Semangat Seorang Rahel

YorinaSarah Franscoise Lantan 14 Juli 2016

Anak perempuan ini bernama Rahel. Seharusnya ia duduk di kelas 5 tahun ini, tetapi karena kekurangannya dalam membaca membuat wali kelasnya tidak memberikan tiket untuk naik kelas tahun kemarin. Sikapnya agak tomboy dan seperti kebanyakan anak – anak Dayak pada umumnya, ia juga kurang pandai mengontrol emosi dalam dirinya. Namun, dibalik semua kekurangannya Rahel adalah anak yang sangat bersemangat, haus akan ilmu pengetahuan dan pandai. Melalui beberapa sesi belajar malam saya dan anak – anak lain, di mana biasanya kami belajar matematika, terlihat jelas bahwa kekuatan Rahel ada pada mata pelajaran ini. Dengan begitu cepatnya ia mengerti penjelasan saya dalam menyelesaikan soal – soal. Bukan hanya itu, ia bahkan menemukan cara yang lebih sederhana dan dipahaminya sendiri untuk menyelesaikan soal – soal yang saya berikan. Apabila ia sudah mengerjakan tugasnya, dengan tangkas ia akan bertanya kepada saya, “Bu, boleh bantu temankah?” Dan dengan senang hati ia pun akan berubah peran menjadi tutor berbahasa dayak bagi teman – temannya.

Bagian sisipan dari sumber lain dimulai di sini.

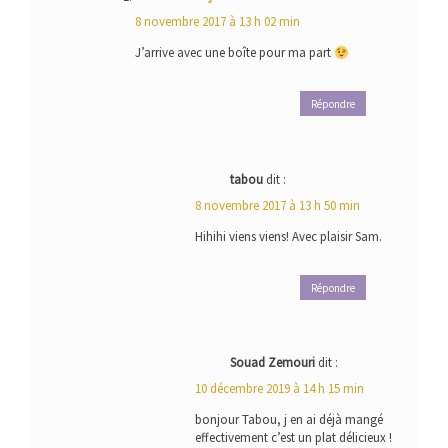
8 novembre 2017 à 13 h 02 min
J’arrive avec une boîte pour ma part
Répondre
tabou
dit :
8 novembre 2017 à 13 h 50 min
Hihihi viens viens! Avec plaisir Sam.
Répondre
Souad Zemouri
dit :
10 décembre 2019 à 14 h 15 min
bonjour Tabou, j en ai déjà mangé
effectivement c’est un plat délicieux !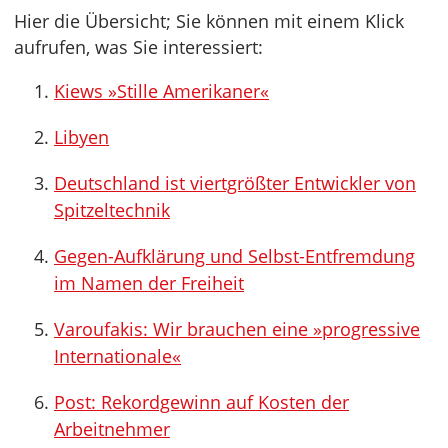
Hier die Übersicht; Sie können mit einem Klick
aufrufen, was Sie interessiert:
Kiews »Stille Amerikaner«
Libyen
Deutschland ist viertgrößter Entwickler von
Spitzeltechnik
Gegen-Aufklärung und Selbst-Entfremdung
im Namen der Freiheit
Varoufakis: Wir brauchen eine »progressive
Internationale«
Post: Rekordgewinn auf Kosten der
Arbeitnehmer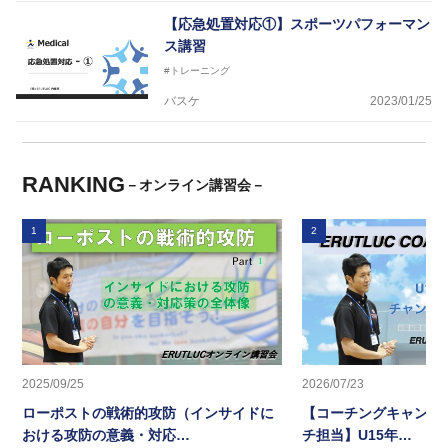
【応急処置対応①】スポーツパフォーマン
ス講習
#トレーニング
バスケ
2023/01/25
RANKING
－オンライン講習会－
1
2
2025/09/25
2026/07/23
ローポストの戦術的攻防（インサイドに
【コーチングキャンプ2
おける攻防の意義・対応…
チ担当】U15年…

Mengenai kemampuan literasinya? Bagi saya Rahel adalah seorang pejuang. Jarang sekali ia tidak datang sesi les sore yang saya adakan setiap hari. Kalau bukan karena ia ketiduran atau diminta mamaknya untuk menjaga adiknya, ia pasti datang les. Dalam setiap sesi les, meskipun dengan ritme yang lebih lamban dari teman – temannya, ia berusaha menulis semua catatan yang saya berikan. Ketika waktu istirahat tiba, hampir selalu saya menemukan buku ditangannya.

Ketika liburan semester genap dimulai, dengan penuh semangat dan tidak sabar, setiap hari ia bertanya kepada saya, “Bu, leskah hari ini?” Belum cukup memastikan apakah hari ini ada les atau tidak. Ketika saya keluar ke beranda rumah, ia akan bertanya, “Bu, sudah mau mulai leskah?” Ketika saya menjawab pada pukul berapa les diadakan, ia pun mengganti pertanyaannya menjadi, “Bu, sudah jam berapakah sekarang?” Kemudian karena ketidaksabarannya, ia akan berkata, “Bu, kita belajar saja sekarang di sini tidak usah di TK sebelum les.” Rahel juga bahkan membujuk saya untuk membawa buku – buku yang ada di TK ke rumah supaya dapat dibaca di rumah saat sesi belajar malam. “Ibu bawa buku ini, ini, dan ini ya. Nanti waktu belajar di rumah Riya, aku baca. Tidak aku rusak, Bu. Besok Ibu kembalikan lagi di TK.” Dengan terbata – bata dan mengeja, Rahel membaca buku – buku itu sampai selesai. Sedikit demi sedikit, ia semakin lancar membaca dan menulis. Secara progresif kemampuan literasinya meningkat. Rahel yang dulu melarang teman – temannya untuk belajar membaca, kini jatuh cinta pada buku. Tidak pernah ia merasa rendah diri meski ditinggal teman – temannya di kelas 3. Tidak pernah ia merasa minder meski belum lancar membaca. Ia terus mengeja dan berjuang untuk dirinya. Ya, Rahel adalah seorang pejuang kecil yang membuat saya merindukan dan sekaligus bosan dengan kalimat “Bu, leskah hari ini?”